▸ **TRY IT**
From the records below, output exactly the lines running from the line containing "to unique travel benefits and" through the line containing "Two days of", and no others.

Top of INFORMATION PROVIDED

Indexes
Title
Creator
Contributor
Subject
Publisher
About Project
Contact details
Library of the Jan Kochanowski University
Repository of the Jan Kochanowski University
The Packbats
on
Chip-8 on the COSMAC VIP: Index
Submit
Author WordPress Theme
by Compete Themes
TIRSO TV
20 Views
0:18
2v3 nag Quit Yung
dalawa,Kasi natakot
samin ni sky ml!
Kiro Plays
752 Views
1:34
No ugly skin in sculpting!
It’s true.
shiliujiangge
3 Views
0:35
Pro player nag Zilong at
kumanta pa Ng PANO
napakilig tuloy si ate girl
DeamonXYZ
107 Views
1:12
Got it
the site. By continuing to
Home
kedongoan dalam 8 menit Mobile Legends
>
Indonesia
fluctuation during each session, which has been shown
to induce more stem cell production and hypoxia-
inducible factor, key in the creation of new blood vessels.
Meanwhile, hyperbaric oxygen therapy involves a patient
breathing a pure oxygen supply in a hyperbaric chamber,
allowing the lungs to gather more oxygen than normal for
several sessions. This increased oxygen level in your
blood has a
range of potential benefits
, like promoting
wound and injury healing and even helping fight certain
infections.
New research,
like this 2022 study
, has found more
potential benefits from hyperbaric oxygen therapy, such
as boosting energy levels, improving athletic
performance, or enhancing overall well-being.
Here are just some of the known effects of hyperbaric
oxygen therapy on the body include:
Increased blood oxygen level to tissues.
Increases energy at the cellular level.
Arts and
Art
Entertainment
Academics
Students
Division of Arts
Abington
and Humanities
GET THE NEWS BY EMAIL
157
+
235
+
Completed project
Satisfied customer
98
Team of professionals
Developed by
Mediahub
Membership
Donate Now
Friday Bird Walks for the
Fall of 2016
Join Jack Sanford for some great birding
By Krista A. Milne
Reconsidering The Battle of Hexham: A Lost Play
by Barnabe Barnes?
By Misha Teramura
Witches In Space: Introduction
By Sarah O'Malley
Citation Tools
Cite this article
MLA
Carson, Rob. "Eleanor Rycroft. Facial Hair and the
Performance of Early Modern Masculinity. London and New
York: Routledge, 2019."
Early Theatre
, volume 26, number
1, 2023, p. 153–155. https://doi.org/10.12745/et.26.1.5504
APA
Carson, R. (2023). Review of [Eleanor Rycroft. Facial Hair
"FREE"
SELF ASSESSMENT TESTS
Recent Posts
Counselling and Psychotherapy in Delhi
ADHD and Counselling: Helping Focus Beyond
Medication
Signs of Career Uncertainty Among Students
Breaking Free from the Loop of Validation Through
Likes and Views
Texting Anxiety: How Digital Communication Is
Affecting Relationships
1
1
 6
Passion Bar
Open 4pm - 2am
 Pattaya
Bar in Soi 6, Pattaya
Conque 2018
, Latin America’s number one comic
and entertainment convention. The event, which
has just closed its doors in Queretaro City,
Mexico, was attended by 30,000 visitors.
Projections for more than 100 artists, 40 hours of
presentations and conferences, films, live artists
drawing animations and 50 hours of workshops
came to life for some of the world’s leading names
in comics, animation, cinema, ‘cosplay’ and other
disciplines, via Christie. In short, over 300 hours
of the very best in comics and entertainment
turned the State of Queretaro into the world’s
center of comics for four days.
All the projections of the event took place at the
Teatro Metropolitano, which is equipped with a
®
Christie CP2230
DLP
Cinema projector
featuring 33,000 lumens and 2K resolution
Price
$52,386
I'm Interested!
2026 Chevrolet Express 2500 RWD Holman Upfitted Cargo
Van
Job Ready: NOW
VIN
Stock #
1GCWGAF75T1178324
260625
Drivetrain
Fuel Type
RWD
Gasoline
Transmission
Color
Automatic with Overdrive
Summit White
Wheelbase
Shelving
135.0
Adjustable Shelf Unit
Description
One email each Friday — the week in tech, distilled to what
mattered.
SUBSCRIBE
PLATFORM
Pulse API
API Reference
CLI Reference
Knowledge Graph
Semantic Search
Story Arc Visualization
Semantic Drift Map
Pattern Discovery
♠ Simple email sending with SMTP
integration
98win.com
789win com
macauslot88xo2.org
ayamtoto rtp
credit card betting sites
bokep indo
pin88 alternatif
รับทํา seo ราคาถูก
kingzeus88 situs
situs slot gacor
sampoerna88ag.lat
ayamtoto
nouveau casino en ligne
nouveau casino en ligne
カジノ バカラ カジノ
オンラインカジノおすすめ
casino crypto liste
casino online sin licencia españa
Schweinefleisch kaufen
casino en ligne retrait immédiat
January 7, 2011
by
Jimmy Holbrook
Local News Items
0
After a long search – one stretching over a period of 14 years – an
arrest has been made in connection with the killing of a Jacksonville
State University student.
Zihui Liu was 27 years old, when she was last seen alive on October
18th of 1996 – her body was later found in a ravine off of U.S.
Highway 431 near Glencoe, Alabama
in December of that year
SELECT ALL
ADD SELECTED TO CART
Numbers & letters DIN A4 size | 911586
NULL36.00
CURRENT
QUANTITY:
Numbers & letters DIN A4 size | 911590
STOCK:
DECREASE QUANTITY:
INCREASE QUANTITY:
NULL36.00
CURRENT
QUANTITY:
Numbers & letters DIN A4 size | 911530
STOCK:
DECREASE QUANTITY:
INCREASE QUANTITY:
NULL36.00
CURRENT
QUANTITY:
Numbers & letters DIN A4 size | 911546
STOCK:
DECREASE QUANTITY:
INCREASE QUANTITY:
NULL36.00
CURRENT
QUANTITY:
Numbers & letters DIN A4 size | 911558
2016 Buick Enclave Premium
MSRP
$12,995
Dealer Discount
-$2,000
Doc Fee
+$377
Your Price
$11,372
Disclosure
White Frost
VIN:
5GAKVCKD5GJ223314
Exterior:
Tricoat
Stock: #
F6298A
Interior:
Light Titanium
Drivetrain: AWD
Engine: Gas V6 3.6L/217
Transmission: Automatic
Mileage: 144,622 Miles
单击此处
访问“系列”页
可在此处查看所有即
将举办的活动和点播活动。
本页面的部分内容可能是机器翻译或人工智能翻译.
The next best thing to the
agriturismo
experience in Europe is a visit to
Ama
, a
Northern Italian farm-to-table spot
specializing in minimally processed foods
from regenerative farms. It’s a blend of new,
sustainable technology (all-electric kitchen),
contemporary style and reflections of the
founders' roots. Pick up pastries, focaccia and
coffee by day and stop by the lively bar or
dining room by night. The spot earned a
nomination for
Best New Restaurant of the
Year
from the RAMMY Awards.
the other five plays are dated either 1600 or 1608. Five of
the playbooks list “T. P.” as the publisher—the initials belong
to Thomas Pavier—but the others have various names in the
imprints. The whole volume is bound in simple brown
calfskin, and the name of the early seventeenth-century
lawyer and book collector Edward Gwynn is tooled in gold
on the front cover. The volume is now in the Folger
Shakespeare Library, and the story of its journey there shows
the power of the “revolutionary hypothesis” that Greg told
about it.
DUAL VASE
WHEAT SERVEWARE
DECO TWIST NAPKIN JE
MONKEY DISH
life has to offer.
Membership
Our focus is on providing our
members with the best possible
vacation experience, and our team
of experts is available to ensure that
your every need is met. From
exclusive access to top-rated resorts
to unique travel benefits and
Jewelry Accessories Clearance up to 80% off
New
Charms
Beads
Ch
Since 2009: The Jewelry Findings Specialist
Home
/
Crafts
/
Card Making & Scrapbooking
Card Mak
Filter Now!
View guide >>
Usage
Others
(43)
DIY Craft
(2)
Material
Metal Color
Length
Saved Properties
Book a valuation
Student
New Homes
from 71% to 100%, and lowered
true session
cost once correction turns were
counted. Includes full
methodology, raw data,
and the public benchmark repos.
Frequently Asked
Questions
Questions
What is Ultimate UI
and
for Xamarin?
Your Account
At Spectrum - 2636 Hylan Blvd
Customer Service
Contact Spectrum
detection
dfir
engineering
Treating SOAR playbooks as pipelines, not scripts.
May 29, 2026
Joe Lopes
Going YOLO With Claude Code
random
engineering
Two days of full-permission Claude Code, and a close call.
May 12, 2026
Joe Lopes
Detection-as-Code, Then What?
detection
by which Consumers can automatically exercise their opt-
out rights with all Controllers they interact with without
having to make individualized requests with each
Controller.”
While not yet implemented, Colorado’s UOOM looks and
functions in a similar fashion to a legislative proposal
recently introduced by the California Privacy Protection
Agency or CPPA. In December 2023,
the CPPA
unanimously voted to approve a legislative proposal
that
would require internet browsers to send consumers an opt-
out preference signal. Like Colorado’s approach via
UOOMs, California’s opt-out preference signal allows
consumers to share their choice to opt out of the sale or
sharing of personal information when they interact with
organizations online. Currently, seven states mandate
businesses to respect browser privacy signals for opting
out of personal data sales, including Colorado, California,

Bottom of INFORMATION PROVIDED

▸ **TASK OUTPUT**
to unique travel benefits and
Jewelry Accessories Clearance up to 80% off
New
Charms
Beads
Ch
Since 2009: The Jewelry Findings Specialist
Home
/
Crafts
/
Card Making & Scrapbooking
Card Mak
Filter Now!
View guide >>
Usage
Others
(43)
DIY Craft
(2)
Material
Metal Color
Length
Saved Properties
Book a valuation
Student
New Homes
from 71% to 100%, and lowered
true session
cost once correction turns were
counted. Includes full
methodology, raw data,
and the public benchmark repos.
Frequently Asked
Questions
Questions
What is Ultimate UI
and
for Xamarin?
Your Account
At Spectrum - 2636 Hylan Blvd
Customer Service
Contact Spectrum
detection
dfir
engineering
Treating SOAR playbooks as pipelines, not scripts.
May 29, 2026
Joe Lopes
Going YOLO With Claude Code
random
engineering
Two days of full-permission Claude Code, and a close call.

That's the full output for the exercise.